**GOAL OF THE EXERCISE:**
For each record here, output an exact copy.

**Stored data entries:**

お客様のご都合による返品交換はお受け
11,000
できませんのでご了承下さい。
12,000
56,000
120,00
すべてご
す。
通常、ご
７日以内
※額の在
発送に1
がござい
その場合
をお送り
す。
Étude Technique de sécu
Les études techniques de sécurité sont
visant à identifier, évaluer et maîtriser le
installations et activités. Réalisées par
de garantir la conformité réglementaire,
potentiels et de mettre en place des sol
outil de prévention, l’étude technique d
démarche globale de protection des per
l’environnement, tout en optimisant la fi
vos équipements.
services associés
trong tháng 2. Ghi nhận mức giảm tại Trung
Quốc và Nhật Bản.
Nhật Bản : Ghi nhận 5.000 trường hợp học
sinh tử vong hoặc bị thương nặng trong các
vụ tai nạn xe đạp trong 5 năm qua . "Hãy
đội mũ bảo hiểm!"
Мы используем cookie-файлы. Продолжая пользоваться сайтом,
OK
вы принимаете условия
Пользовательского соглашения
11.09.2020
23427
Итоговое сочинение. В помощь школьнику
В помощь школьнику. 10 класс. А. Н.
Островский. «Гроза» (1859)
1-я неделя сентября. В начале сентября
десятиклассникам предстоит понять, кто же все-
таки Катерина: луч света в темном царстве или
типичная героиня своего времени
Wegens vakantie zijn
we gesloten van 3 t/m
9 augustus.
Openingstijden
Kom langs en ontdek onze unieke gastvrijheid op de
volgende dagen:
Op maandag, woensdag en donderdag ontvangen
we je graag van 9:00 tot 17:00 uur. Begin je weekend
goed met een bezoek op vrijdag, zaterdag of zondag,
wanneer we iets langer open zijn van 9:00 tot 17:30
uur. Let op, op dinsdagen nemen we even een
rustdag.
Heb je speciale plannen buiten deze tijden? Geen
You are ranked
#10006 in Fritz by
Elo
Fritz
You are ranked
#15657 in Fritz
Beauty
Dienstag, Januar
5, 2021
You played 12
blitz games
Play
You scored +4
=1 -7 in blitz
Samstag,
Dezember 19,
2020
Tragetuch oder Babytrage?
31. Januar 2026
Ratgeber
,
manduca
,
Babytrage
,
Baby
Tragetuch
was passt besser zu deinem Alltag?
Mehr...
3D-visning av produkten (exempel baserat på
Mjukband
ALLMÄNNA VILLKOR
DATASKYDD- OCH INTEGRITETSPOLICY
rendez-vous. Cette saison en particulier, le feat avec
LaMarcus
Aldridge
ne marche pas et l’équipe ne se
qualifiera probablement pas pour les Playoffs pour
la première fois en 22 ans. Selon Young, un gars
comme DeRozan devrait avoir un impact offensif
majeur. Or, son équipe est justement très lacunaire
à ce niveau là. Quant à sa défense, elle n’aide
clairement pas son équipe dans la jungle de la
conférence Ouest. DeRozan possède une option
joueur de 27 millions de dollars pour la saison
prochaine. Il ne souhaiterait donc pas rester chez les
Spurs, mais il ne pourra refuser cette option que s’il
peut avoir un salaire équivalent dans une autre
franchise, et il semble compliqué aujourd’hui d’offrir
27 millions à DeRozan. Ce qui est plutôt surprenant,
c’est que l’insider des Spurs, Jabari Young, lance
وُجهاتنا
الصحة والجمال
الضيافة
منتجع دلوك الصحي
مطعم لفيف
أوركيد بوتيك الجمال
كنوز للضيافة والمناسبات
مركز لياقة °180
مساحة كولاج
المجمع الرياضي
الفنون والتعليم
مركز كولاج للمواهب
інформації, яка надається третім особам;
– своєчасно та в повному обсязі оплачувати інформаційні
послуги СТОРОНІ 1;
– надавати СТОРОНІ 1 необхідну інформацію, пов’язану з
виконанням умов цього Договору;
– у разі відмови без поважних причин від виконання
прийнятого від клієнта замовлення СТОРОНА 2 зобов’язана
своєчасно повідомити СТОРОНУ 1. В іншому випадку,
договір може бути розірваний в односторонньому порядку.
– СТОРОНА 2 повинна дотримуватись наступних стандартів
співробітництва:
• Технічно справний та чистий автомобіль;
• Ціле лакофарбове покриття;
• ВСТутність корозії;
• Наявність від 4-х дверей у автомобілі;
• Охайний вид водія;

**RESPONSE TO THIS TASK:**
お客様のご都合による返品交換はお受け
11,000
できませんのでご了承下さい。
12,000
56,000
120,00
すべてご
す。
通常、ご
７日以内
※額の在
発送に1
がござい
その場合
をお送り
す。
Étude Technique de sécu
Les études techniques de sécurité sont
visant à identifier, évaluer et maîtriser le
installations et activités. Réalisées par
de garantir la conformité réglementaire,
potentiels et de mettre en place des sol
outil de prévention, l’étude technique d
démarche globale de protection des per
l’environnement, tout en optimisant la fi
vos équipements.
services associés
trong tháng 2. Ghi nhận mức giảm tại Trung
Quốc và Nhật Bản.
Nhật Bản : Ghi nhận 5.000 trường hợp học
sinh tử vong hoặc bị thương nặng trong các
vụ tai nạn xe đạp trong 5 năm qua . "Hãy
đội mũ bảo hiểm!"
Мы используем cookie-файлы. Продолжая пользоваться сайтом,
OK
вы принимаете условия
Пользовательского соглашения
11.09.2020
23427
Итоговое сочинение. В помощь школьнику
В помощь школьнику. 10 класс. А. Н.
Островский. «Гроза» (1859)
1-я неделя сентября. В начале сентября
десятиклассникам предстоит понять, кто же все-
таки Катерина: луч света в темном царстве или
типичная героиня своего времени
Wegens vakantie zijn
we gesloten van 3 t/m
9 augustus.
Openingstijden
Kom langs en ontdek onze unieke gastvrijheid op de
volgende dagen:
Op maandag, woensdag en donderdag ontvangen
we je graag van 9:00 tot 17:00 uur. Begin je weekend
goed met een bezoek op vrijdag, zaterdag of zondag,
wanneer we iets langer open zijn van 9:00 tot 17:30
uur. Let op, op dinsdagen nemen we even een
rustdag.
Heb je speciale plannen buiten deze tijden? Geen
You are ranked
#10006 in Fritz by
Elo
Fritz
You are ranked
#15657 in Fritz
Beauty
Dienstag, Januar
5, 2021
You played 12
blitz games
Play
You scored +4
=1 -7 in blitz
Samstag,
Dezember 19,
2020
Tragetuch oder Babytrage?
31. Januar 2026
Ratgeber
,
manduca
,
Babytrage
,
Baby
Tragetuch
was passt besser zu deinem Alltag?
Mehr...
3D-visning av produkten (exempel baserat på
Mjukband
ALLMÄNNA VILLKOR
DATASKYDD- OCH INTEGRITETSPOLICY
rendez-vous. Cette saison en particulier, le feat avec
LaMarcus
Aldridge
ne marche pas et l’équipe ne se
qualifiera probablement pas pour les Playoffs pour
la première fois en 22 ans. Selon Young, un gars
comme DeRozan devrait avoir un impact offensif
majeur. Or, son équipe est justement très lacunaire
à ce niveau là. Quant à sa défense, elle n’aide
clairement pas son équipe dans la jungle de la
conférence Ouest. DeRozan possède une option
joueur de 27 millions de dollars pour la saison
prochaine. Il ne souhaiterait donc pas rester chez les
Spurs, mais il ne pourra refuser cette option que s’il
peut avoir un salaire équivalent dans une autre
franchise, et il semble compliqué aujourd’hui d’offrir
27 millions à DeRozan. Ce qui est plutôt surprenant,
c’est que l’insider des Spurs, Jabari Young, lance
وُجهاتنا
الصحة والجمال
الضيافة
منتجع دلوك الصحي
مطعم لفيف
أوركيد بوتيك الجمال
كنوز للضيافة والمناسبات
مركز لياقة °180
مساحة كولاج
المجمع الرياضي
الفنون والتعليم
مركز كولاج للمواهب
інформації, яка надається третім особам;
– своєчасно та в повному обсязі оплачувати інформаційні
послуги СТОРОНІ 1;
– надавати СТОРОНІ 1 необхідну інформацію, пов’язану з
виконанням умов цього Договору;
– у разі відмови без поважних причин від виконання
прийнятого від клієнта замовлення СТОРОНА 2 зобов’язана
своєчасно повідомити СТОРОНУ 1. В іншому випадку,
договір може бути розірваний в односторонньому порядку.
– СТОРОНА 2 повинна дотримуватись наступних стандартів
співробітництва:
• Технічно справний та чистий автомобіль;
• Ціле лакофарбове покриття;
• ВСТутність корозії;
• Наявність від 4-х дверей у автомобілі;
• Охайний вид водія;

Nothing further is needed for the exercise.